As managers and supervisors, one of the most disagreeable and difficult tasks we face is that of disciplining employees for performance issues. In today’s work environment, we are bound by rules and regulations which demand that disciplinary actions be carried out in a manner that is not arbitrary, unfair or perceived to be discriminatory. In this two-part series, we will examine important aspects of the employee disciplinary process to help you effect the change your organization needs in a way that minimizes your legal risks.
Part 1 – The Four Steps of Corrective Action
In this first part of this two-part series, we will review the major steps to follow when disciplining an employee.
Of course, the first course of action should always be to motivate and encourage your employees to perform at standards that are acceptable. However, we will inevitably be faced with “problem employees” or employees who, for whatever reason, just cannot perform the necessary duties of the job. In this scenario we are forced to take progressive disciplinary action; here are human resource standards that will help you avoid any legal pitfalls.
- Make sure that your company has clearly written policies that cover areas of performance standards and disciplinary steps, and that the policies have been communicated to employees and consistently enforced.
- Meet with the employee, and discuss the issue while allowing for discussion on how to correct the problem. Try to come up with a mutual plan of action to be followed and give the employee an opportunity and some time to improve. (This does not apply to violations of gross misconduct that clearly dictate termination.)

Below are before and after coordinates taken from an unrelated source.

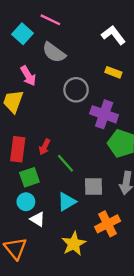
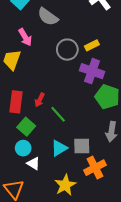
yellow rectangle: (113, 72) -> (92, 45), moved, turned -48
green square: (29, 177) -> (26, 127), turned -30
gray square: (94, 187) -> (82, 146), moved

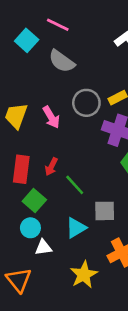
pink arrow: (25, 37) -> (51, 117), moved
gray square: (82, 146) -> (105, 211), moved
white triangle: (33, 163) -> (43, 247), turned -40

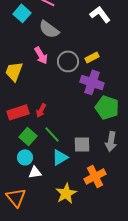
pink arrow: (51, 117) -> (41, 55), moved
red rectangle: (21, 169) -> (18, 112), turned 65
green line: (75, 185) -> (52, 134), moved

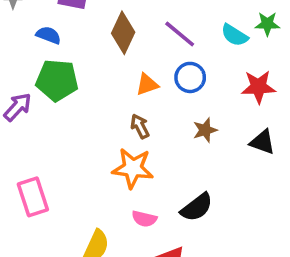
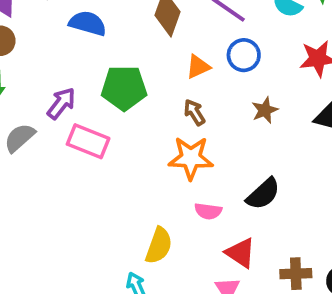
blue semicircle: (48, 35) -> (88, 23), size x1.4
green pentagon: (57, 80) -> (124, 88), moved
pink rectangle: (33, 197) -> (88, 141), moved, turned -45

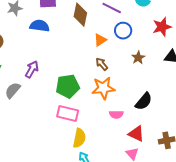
green pentagon: (124, 88) -> (68, 86), moved
pink rectangle: (88, 141) -> (68, 114), moved
yellow semicircle: (159, 246) -> (79, 138), moved

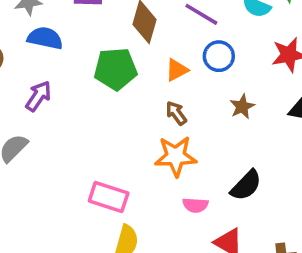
blue semicircle: (40, 26) -> (45, 38), moved
purple arrow: (32, 69) -> (38, 96), moved
green pentagon: (68, 86) -> (116, 69), moved

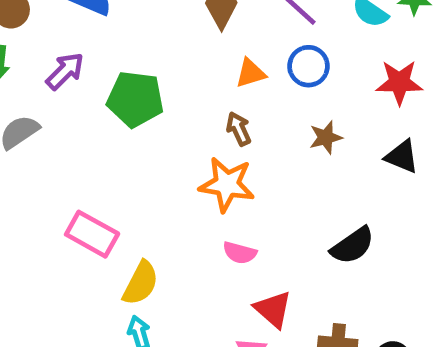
green pentagon: (116, 69) -> (135, 99), moved
black semicircle: (246, 185) -> (352, 246), moved
pink rectangle: (109, 197) -> (92, 234), moved

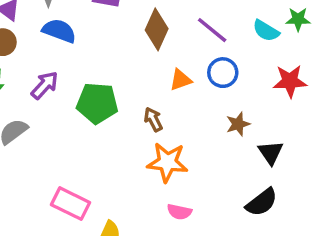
brown arrow: (239, 129) -> (153, 119), moved
black triangle: (402, 157) -> (271, 153), moved, turned 36

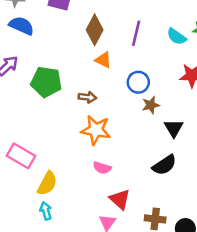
purple line: (212, 30) -> (136, 33), turned 60
blue circle: (223, 73) -> (138, 82), moved
orange triangle: (181, 80) -> (103, 60), moved, turned 42
brown arrow: (153, 119) -> (87, 97), turned 120

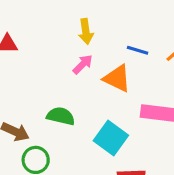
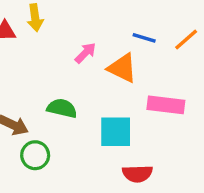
yellow arrow: (86, 31) -> (35, 18), moved
cyan square: (111, 138) -> (116, 132), turned -36

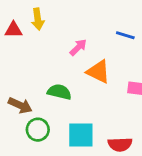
orange triangle: (122, 68) -> (98, 72), moved
cyan square: (116, 132) -> (81, 135), moved

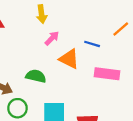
yellow arrow: (38, 19) -> (42, 14), moved
blue line: (125, 35) -> (92, 44), moved

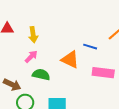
yellow arrow: (42, 14) -> (33, 35), moved
pink arrow: (52, 38) -> (31, 57), moved

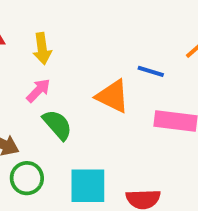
green semicircle: (41, 75) -> (57, 125), turned 36

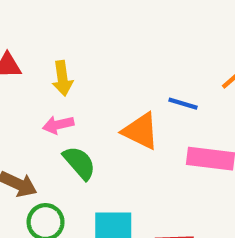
pink arrow: (38, 90) -> (58, 125), turned -148

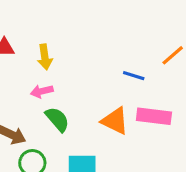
orange triangle: (141, 131) -> (115, 121), moved

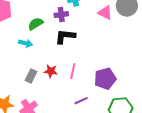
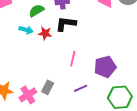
red star: (51, 71) -> (45, 33), moved
gray rectangle: (31, 76) -> (48, 87), moved

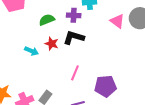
cyan arrow: (26, 30) -> (31, 51), moved

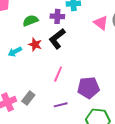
black L-shape: (74, 37) -> (57, 39), turned -55
cyan arrow: (31, 51) -> (15, 52), turned 128

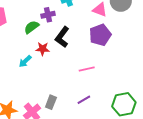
purple cross: (57, 16) -> (48, 15), moved
pink line: (58, 74) -> (87, 69), moved, turned 70
purple pentagon: (88, 88) -> (100, 35), moved

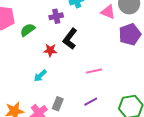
green semicircle: (32, 27) -> (28, 30), moved
purple pentagon: (100, 35) -> (130, 34), moved
cyan arrow: (25, 61) -> (40, 76), moved

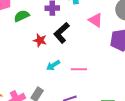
pink triangle: (108, 12) -> (95, 20), moved
cyan arrow: (40, 76) -> (53, 65), moved

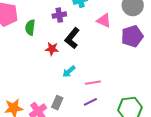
green semicircle: (22, 16) -> (30, 27), turned -49
pink line: (79, 69) -> (93, 83), moved

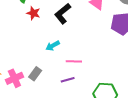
red star: (52, 49) -> (33, 13), moved

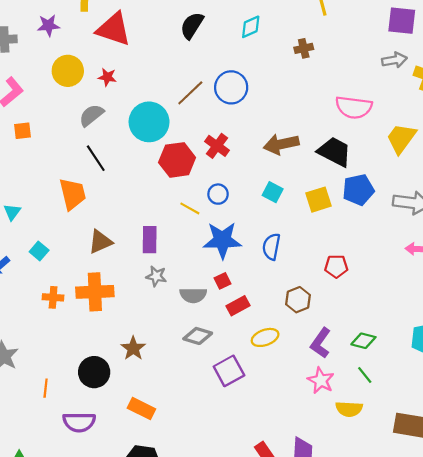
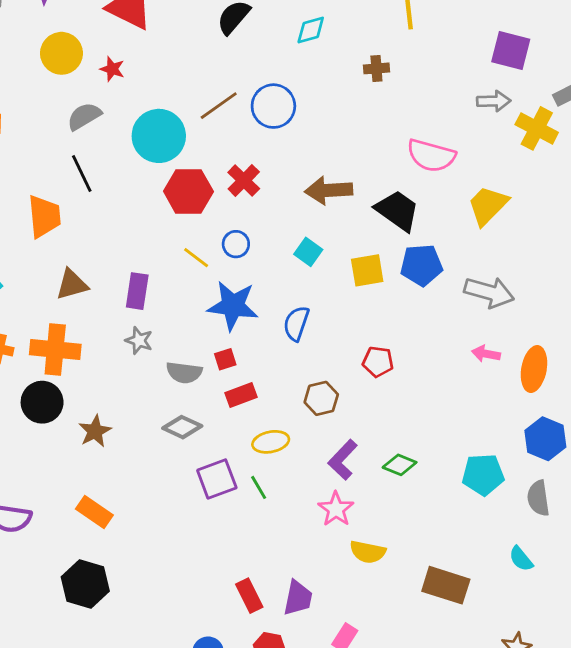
black circle: (94, 372) -> (42, 402), moved
green line: (365, 375) -> (259, 487), moved

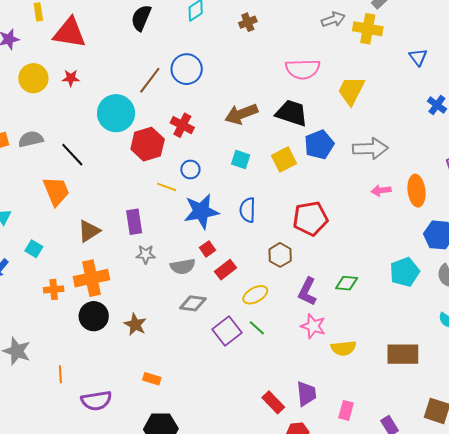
gray semicircle: (84, 116) -> (31, 139), moved, turned 35
red pentagon: (378, 362) -> (310, 218), size x1.6
orange rectangle: (94, 512) -> (152, 379), size x0.7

- Document, Document, Document! Every discussion with an employee related to corrective action should be documented. Even if you think the meeting went well, be consistent in making a complete and detailed account of the conversation. If it is a step in the formal disciplinary corrective action process, a copy of all documentation should be kept in the department’s employee file and a copy should be given to the employee. Part two of this series will focus on the various types of documentation and how they should be stored.
- Follow the basic four-step human resource standard for corrective action:
- Oral Warning – Issue a verbal warning and a request for improvement. Be specific about the deficiencies and the expected improvements.
- Written Warning – Document how performance falls short and again, be specific about the deficient actions and communicate your expectations. It’s a good idea to inquire if the employee understands the expectations for the job, and if he or she requires any additional training in order to improve.
- Final Written Warning – Consult with your Human Resources professional and issue a written warning specifying the final deadline for meeting the standards of the performance issue. It’s a good time to review your prior conversations with the employee and repeat back to him the commitments made to improve. We always suggest you confirm there is nothing you need to provide to the employee, such as training, to bring about improvement.
- Termination – When the deadline for improvement arrives, and the employee’s performance continues below expectations, the supervisor or manager and the Human Resources professional should meet with the employee. Provide written notification of the termination action being taken including the specific reasons.
As a manager or supervisor, this task is not pleasant but it is sometimes inevitable. If faced with these types of situations, the key is to recognize the problem, try to help the employee to improve his performance, to consistently enforce your organization’s human resources policies, to faithfully follow your corrective action steps and always DOCUMENT!